Of one thing I have no doubt. The challenges and obstacles I have faced have also strengthened me, and overcoming them made me a better professional. I would never have imagined that 15 years after graduating—with a teenage daughter and working as a civil servant in the city of São Paulo—I would be heading to New York with a temporary visa, where I would reconnect with scientific research.
I am from São Paulo, the eldest daughter of four in a family of Arab descent. My father was a civil engineer and I initially considered studying exact sciences at college. I really enjoyed physics and mathematics. Engineering or physics seemed like natural choices to me. But when I was 13, my class presented a paper on cancer at my high school’s science fair. I do not even know why we chose the topic, but it included anatomical models, literature, and films. I loved it. After considering biological sciences, I eventually chose to study medicine.
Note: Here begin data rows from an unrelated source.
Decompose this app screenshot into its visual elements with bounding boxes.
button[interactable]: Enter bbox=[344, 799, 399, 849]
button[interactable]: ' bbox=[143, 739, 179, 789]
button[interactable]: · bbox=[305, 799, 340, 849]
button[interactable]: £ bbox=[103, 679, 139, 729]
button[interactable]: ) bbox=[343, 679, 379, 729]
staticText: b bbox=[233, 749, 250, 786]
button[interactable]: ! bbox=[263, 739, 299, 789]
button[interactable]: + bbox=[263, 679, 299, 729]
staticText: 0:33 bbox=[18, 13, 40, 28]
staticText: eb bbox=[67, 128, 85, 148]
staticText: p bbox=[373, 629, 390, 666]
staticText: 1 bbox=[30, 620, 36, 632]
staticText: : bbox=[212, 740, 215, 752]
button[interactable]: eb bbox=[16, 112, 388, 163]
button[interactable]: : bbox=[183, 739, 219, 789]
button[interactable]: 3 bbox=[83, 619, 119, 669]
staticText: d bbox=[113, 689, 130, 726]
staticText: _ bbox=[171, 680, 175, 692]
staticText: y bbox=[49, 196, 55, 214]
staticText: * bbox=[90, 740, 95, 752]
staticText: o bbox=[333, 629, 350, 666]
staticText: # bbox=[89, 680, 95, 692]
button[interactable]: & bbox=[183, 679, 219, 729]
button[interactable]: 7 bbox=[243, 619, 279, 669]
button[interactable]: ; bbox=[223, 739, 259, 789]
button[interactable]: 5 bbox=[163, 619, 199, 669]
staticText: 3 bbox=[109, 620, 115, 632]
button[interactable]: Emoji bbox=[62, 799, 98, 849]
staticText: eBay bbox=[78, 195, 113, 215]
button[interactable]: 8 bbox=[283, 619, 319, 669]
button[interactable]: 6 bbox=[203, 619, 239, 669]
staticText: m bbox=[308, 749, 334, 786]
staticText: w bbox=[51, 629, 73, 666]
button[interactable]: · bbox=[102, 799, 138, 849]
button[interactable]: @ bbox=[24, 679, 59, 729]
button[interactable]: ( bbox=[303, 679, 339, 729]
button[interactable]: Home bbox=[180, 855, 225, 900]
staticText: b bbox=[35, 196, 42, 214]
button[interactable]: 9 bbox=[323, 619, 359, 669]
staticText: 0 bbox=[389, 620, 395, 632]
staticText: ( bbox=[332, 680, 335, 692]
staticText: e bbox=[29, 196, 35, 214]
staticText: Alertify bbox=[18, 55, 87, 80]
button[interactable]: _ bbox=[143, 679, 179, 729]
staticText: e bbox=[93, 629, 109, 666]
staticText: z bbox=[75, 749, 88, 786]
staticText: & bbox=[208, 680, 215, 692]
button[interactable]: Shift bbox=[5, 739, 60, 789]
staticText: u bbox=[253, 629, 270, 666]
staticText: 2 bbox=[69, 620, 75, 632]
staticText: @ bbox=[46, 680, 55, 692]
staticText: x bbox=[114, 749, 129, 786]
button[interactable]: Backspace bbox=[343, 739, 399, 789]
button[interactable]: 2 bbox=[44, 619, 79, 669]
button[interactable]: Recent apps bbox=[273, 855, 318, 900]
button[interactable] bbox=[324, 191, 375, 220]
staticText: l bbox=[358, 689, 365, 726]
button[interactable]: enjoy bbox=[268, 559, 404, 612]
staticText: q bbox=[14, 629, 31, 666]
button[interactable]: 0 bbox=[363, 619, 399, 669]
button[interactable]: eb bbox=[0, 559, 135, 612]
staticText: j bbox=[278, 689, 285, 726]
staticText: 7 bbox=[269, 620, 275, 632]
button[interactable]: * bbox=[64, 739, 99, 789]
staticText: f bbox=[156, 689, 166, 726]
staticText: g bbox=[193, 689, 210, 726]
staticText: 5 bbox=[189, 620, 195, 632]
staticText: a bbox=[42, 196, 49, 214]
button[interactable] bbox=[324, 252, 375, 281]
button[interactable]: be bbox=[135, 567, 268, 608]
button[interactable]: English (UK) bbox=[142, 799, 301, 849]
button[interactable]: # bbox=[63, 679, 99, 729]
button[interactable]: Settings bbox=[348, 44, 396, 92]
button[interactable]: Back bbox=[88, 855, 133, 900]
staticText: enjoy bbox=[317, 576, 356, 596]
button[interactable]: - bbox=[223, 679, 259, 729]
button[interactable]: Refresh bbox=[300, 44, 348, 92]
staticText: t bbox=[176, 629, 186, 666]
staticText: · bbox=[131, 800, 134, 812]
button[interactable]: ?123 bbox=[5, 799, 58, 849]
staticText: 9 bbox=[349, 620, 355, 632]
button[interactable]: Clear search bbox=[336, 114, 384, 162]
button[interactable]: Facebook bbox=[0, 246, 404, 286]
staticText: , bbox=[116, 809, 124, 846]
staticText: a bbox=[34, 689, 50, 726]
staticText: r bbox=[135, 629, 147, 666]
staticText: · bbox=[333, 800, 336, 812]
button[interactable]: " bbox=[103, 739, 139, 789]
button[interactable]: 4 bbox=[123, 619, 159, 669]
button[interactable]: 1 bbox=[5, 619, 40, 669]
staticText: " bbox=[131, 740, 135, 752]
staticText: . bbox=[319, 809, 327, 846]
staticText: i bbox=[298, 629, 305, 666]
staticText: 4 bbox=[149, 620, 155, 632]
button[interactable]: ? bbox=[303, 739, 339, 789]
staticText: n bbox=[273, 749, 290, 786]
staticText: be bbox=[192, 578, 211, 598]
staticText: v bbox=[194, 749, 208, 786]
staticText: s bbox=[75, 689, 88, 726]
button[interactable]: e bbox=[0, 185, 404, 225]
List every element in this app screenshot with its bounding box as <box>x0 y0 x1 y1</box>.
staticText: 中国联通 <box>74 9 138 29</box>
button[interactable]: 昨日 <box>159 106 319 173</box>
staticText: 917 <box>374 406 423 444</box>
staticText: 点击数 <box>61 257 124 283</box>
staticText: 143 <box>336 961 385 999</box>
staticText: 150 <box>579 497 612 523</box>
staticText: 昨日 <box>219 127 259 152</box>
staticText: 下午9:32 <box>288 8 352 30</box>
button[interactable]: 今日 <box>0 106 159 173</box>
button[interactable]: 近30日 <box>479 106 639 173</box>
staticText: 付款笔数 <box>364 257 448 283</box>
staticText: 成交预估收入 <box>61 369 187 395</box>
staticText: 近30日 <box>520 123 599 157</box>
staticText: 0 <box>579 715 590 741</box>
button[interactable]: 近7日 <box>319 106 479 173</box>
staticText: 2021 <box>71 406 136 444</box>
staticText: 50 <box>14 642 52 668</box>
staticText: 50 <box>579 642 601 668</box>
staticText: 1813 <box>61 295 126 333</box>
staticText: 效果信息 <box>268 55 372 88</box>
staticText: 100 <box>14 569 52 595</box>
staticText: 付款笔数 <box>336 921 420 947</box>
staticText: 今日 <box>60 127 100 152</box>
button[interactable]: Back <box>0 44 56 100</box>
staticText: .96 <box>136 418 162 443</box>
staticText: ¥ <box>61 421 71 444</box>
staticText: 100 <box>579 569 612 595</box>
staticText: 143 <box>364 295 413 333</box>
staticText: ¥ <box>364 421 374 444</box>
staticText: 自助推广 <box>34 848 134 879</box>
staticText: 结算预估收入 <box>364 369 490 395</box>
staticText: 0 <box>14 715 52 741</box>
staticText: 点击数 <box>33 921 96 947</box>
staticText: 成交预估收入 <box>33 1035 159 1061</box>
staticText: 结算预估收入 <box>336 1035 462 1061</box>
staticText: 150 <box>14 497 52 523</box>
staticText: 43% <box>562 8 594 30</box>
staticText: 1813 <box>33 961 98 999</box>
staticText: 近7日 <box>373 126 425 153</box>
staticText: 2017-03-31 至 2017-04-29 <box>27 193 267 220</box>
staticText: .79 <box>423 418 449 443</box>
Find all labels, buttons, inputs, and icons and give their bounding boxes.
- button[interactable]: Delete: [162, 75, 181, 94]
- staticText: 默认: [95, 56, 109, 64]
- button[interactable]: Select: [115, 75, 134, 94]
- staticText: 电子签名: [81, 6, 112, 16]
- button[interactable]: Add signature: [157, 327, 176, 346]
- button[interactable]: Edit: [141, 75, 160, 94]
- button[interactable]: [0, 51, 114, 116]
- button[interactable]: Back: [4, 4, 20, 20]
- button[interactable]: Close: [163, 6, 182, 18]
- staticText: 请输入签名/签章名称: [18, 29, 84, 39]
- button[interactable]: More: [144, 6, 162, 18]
In 1975, I was offered a place at several institutions, one of which was the University of São Paulo in Ribeirão Preto. There was some pressure from my family to stay in the capital, but my mother—who was a teacher—and father soon realized that medicine at USP was on another level, so off I went to the interior of the state. I fell in love with cardiovascular physiology, endocrinology, immunology… Actually, I really enjoyed it all. There were only a few areas that did not interest me, such as studies on lipids and genetics. The very fields that I’m working in today. Maybe because of their complexity, because I did not understand them back then—I do not really know. All I know is that I ended up doing a residency in cardiology.
My plan was to continue in academia, but I got pregnant and ended up separating from the father soon after. These events greatly changed the course of my life. I felt very fragile and because I had to raise my daughter alone, I moved back into my parents’ house. I got a job at Beneficência Portuguesa Hospital as part of a large cardiology team. I felt like it was a good opportunity and I was able to seize it with the support of my family. For a while I stayed in this area of surgical cardiology, with some clinical practice but no research. It was then that I met cardiologist Francisco Antônio Helfenstein Fonseca, who I went on to marry.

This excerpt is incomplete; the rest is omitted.